“My work relies on bringing together existing observations on animals to answer macro-evolutionary questions. My workflow revolves around finding, processing, and depositing data.”
A useful tool to structure the search for existing data and to record the process for reproducibility is the PRISMA statement. Their guidelines help to keep a record of the process and document all decisions. The main places I search for data are through Google tools (search, scholar, books, data). While alternatives exist (e.g. Pubmed instead of Google Scholar, Ecosia or DuckDuckGo instead of Google Search), I have found the algorithms of Google to be more effective (e.g. Google Scholar has a broader definition of what can be considered a scientific article, also including theses and other forms of reports) (for my search stragey see here).

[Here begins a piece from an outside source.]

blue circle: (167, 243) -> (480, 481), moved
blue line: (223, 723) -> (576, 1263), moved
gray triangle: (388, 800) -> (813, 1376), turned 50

Since more and more data are now being deposited in databases, there are now tools to search these directly (see here for a list of these in ecology/evolution) or can be access directly through R using ropensci packages.
The best format is to store data as plain text, so they can be opened across different systems and softwares (for advice see here). Data should be organised in tables, with clear headers and avoiding duplication. Files can be stored on owncloud or OSF, or for larger collaborative projects Google Sheets is a helpful alternative. I perform all data manipulation in R.

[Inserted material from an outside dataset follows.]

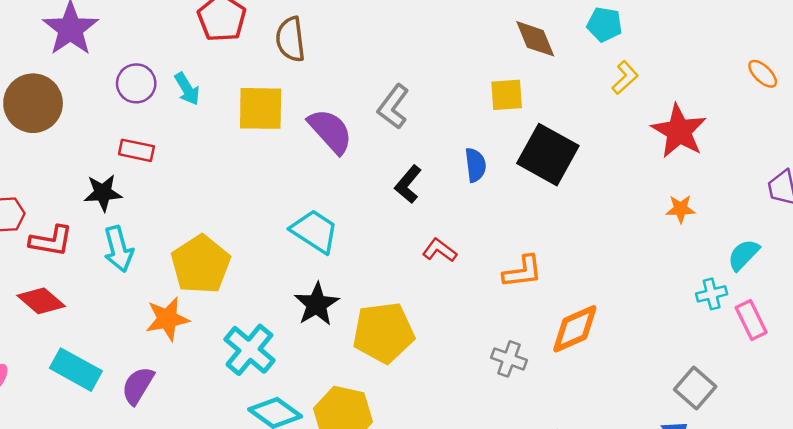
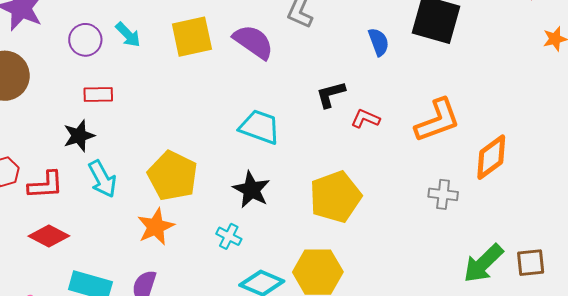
black L-shape: (408, 184) -> (331, 94), moved, turned 48
orange L-shape: (522, 272) -> (437, 120), size x1.4
black star: (317, 304) -> (251, 190), moved
cyan cross: (249, 350) -> (229, 236), size x0.6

The main consideration for data deposition is re-usability. I try to arrange my data to meet theFAIR principles(findable, accessible, interpretable, reusable). To achieve this, I use a tool developed by NCEAS called Morpho: this forces me to systematically add meta-data, describing how the data were collected and explicitly describing each variable. Using their format ensures that my data can be found using keywords or geographic searches. I deposit my data on the Knowledge Network for Biodiversity. I prefer this over the Max Planck repository Edmond or the European repository Zenodo since these do not have the same metadata facilities and do not (yet) seem linked to broader search engines (such as DataOne or Google Data).